Phillipe Clement

Rangers moral victories don't exist as Philippe Clement babbling shows he's succumbed to the nonsense - Hugh Keevins

Hugh doesn't really believe Clement's claim but tells Gers boss he doesn't need to immerse himself in Old Firm madness

by · Daily Record

I have never subscribed to the notion that you have to believe everything a manager says for public consumption.

Having a mind of your own is essential to tell the difference between black and white when that judgment has to be made. Take Rangers manager Philippe Clement as an example. Whatever words of scorn and condemnation he wishes to use over the postponement of Wednesday night’s game against Dundee, I will accept them without reservation. Every last syllable.

But that unquestioning approach doesn’t extend to Philippe’s flights of fantasy following the Old Firm game last weekend. What have we done to him in the space of six months?
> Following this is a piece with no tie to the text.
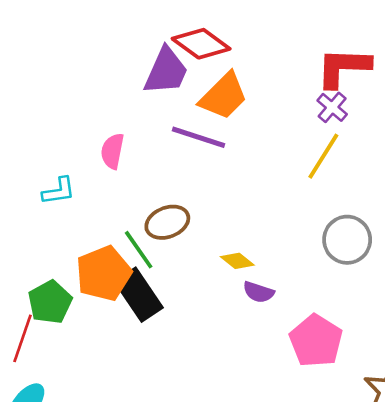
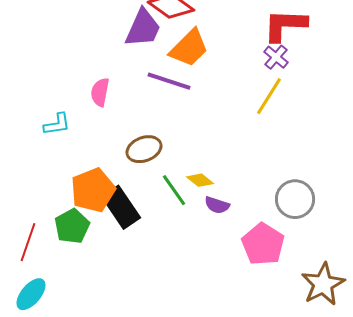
gray circle: (347, 240) -> (295, 199), moved
green line: (139, 250) -> (174, 190), moved
green pentagon: (50, 302) -> (72, 226), moved

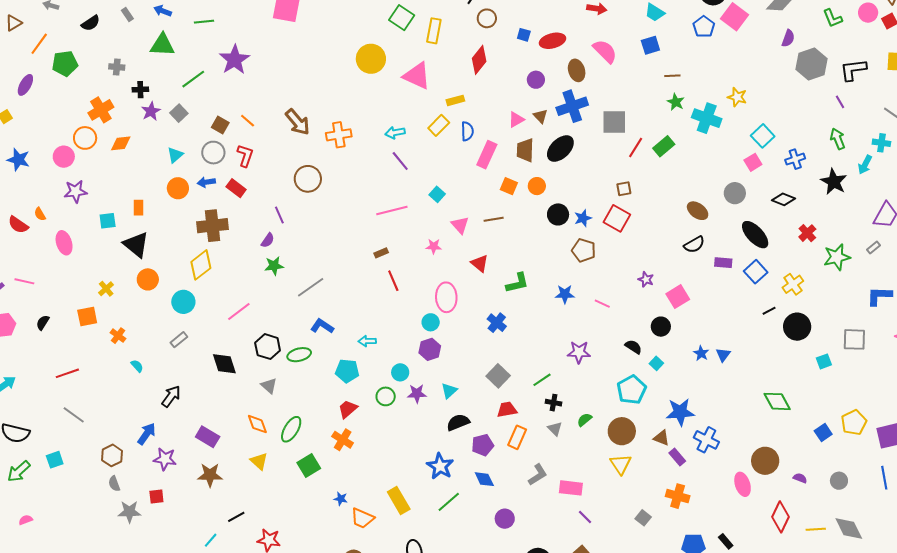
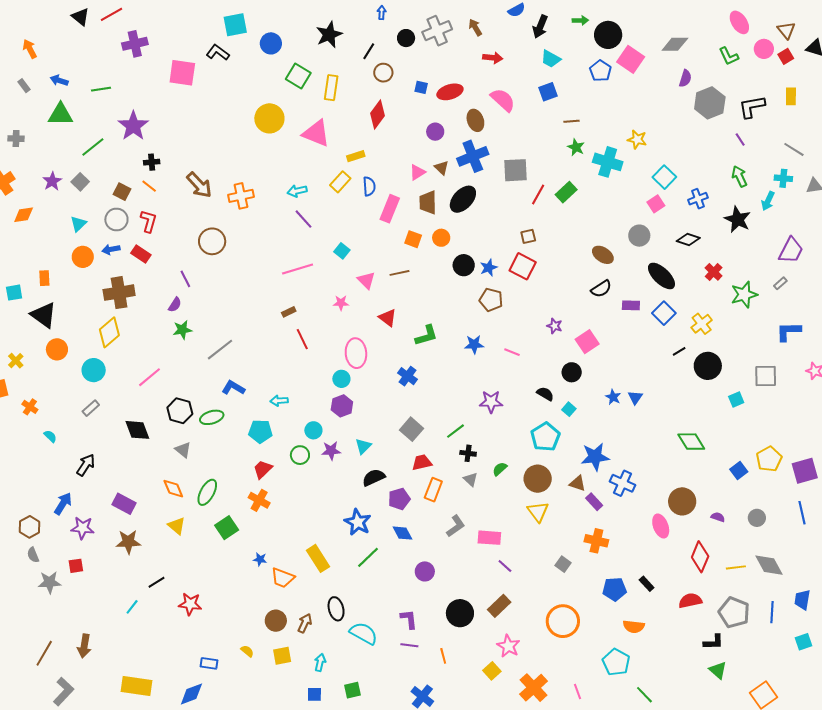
black cross: (140, 90) -> (152, 162), moved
Clement came here as a man of sophistication with multiple title wins in Belgium and a spell at Monaco in France adding to his continental lustre. Now he’s babbling on about people having different coloured glasses. Or telling us he has it on good authority that Sky Sports' referee in residence Dermot Gallagher is more of a Celtic supporter than he is a neutral observer.

Young Kenneth Miller on the opposite page believes in the abstract. He’s constructed a case for the introduction of moral victories into our game. There’s no such thing. You win, lose or draw. There’s no other category based on morality.
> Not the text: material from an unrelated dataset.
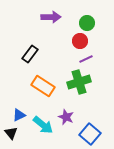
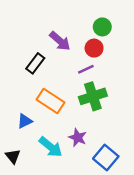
purple arrow: (51, 17) -> (60, 41), moved, turned 42
purple line: (86, 59) -> (86, 69), moved
blue triangle: (19, 115) -> (25, 121), moved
Have we not got enough trouble already with folk in the VAR room guessing whether or not a goal’s been scored without going down that road? Incidentally, I won’t take umbrage over anything relative to the Old Firm game. I’m too old to jump to conclusions as a form of exercise.
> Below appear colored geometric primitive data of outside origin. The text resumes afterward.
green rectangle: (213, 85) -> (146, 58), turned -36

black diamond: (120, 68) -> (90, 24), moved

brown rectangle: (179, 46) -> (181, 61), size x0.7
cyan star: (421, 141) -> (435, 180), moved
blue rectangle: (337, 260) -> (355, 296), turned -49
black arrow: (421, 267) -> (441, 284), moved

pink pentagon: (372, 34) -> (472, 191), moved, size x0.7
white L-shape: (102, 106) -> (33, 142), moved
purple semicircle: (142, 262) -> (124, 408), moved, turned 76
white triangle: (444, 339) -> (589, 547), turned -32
I will simply sit in my rocking chair and ask young Kenneth a question. Would Walter Smith, a man we both greatly admired, ever have uttered the words “moral victory”?

At the end of a game that left Gers with one point from a possible nine in derby games for the season? A contest watched by a stadium full of Rangers supporters with no rivals to back the away team? I don’t think so.

The walkabout at full-time? Not a problem. Celtic do it after they’ve drawn matches as well.

But the job Clement has done in galvanising a team, their fans and a club in general is acknowledged without dispute. That’s exactly the reason why he doesn’t need to immerse himself in any of the nonsense that’s associated with the Old Firm.

Is it only a matter of time before the next caller on the line is Phil from Govan who wants to make a point on radio about the team across the road on the other side of the city? Phil has managed to turn a bad start to the season under the previous management into, potentially, a sensational finale.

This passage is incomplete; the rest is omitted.